A volte questa domanda nasconde il timore di esporre il piccolo a esperienze non adatte alla sua fase di crescita, o a un trauma da separazione. Le ricerche ci dicono invece che il nido è una risorsa importante sia per il bambino sia per la famiglia.-

Gioco per bambini in un asilo nido
Anna ha 2 anni ed è accudita da una baby sitter, «una splendida signora che si prende cura di lei con attenzione e garbo», racconta la mamma, «organizzando anche una serie di attività con altri bambini alla ludoteca e al parco, pressoché tutti i giorni». Il padre di Anna insiste affinché la piccola frequenti il nido, sostenendo che deve stare di più con i suoi coetanei, fare attività più strutturate e acquisire maggiore autonomia. In casa si discute sul da farsi: il nido è davvero un’occasione di sviluppo per un bambino?
Francesco e Laura sono concordi nell’iscrivere il proprio figlio al nido, ma si chiedono quale sia il periodo migliore per farlo. Laura tornerà al lavoro quando il bimbo avrà 7 mesi e mezzo: è meglio iniziare l’inserimento un po’ prima, quando la mamma è ancora a casa? Oppure ritardare di qualche mese, affidando il piccolo ai nonni?

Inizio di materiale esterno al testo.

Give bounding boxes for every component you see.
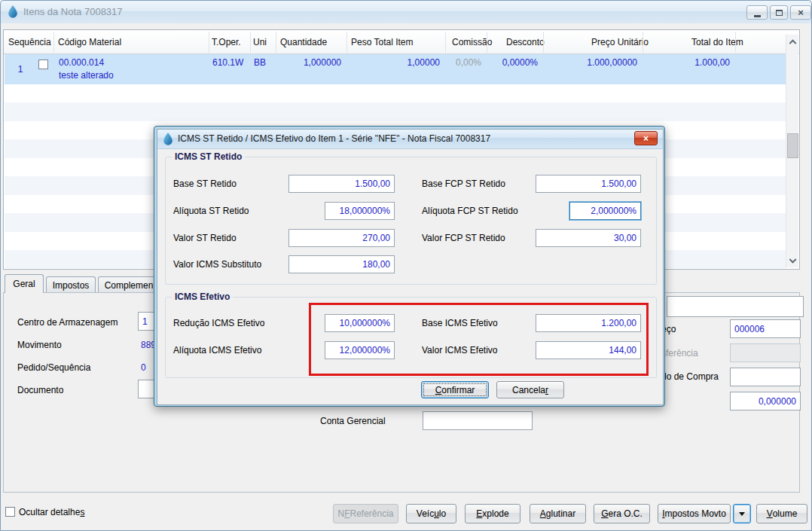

Sull’argomento dell’iscrizione all’asilo nido le domande sono molteplici e si accompagnano spesso a timori e preoccupazioni. Proviamo a fare un po’ di chiarezza per aiutare i genitori a vivere i momenti di separazione dal proprio bambino con serenità.
Un istintivo senso di protezione
Sono tante le emozioni in gioco, tra cui la paura di poter esporre il proprio bimbo a esperienze non adatte alla sua fase di crescita, o a traumi e sofferenze dovuti alla separazione. Tutto ciò è comprensibile: stiamo parlando di bambini molto piccoli, di cui non è immediato comprendere i bisogni e che suscitano in noi un istintivo senso di protezione. In molti casi, poi, l’ingresso al nido non è una libera scelta: spesso è legato al ritorno al lavoro della mamma e, a volte, è condizionato dall’assenza di familiari che possano prendersi cura del bambino. In questi casi il carico emotivo, accompagnato spesso da senso di colpa, insicurezza, gelosia verso le educatrici, rende ancor più difficile la decisione.
Nido, nonni o baby-sitter? 
Le ricerche ci dicono che la formula “migliore” è la frequenza di un nido di qualità associata a tempo familiare altrettanto di qualità. Sappiamo bene quanto sia importante che il bambino, nei primi anni di vita, trascorra le sue giornate vicino alle figure di accudimento, con le quali creare una buona relazione di attaccamento che costituirà la sua “base sicura” per crescere ed esplorare la realtà. D’altra parte è vero che a influire positivamente sullo sviluppo del bambino è anche la “ricchezza” di quel tempo, che deve essere dedicato ad attività che favoriscano l’interazione tra adulto e bambino (per intenderci, non davanti ai cartoni o all’iPad!).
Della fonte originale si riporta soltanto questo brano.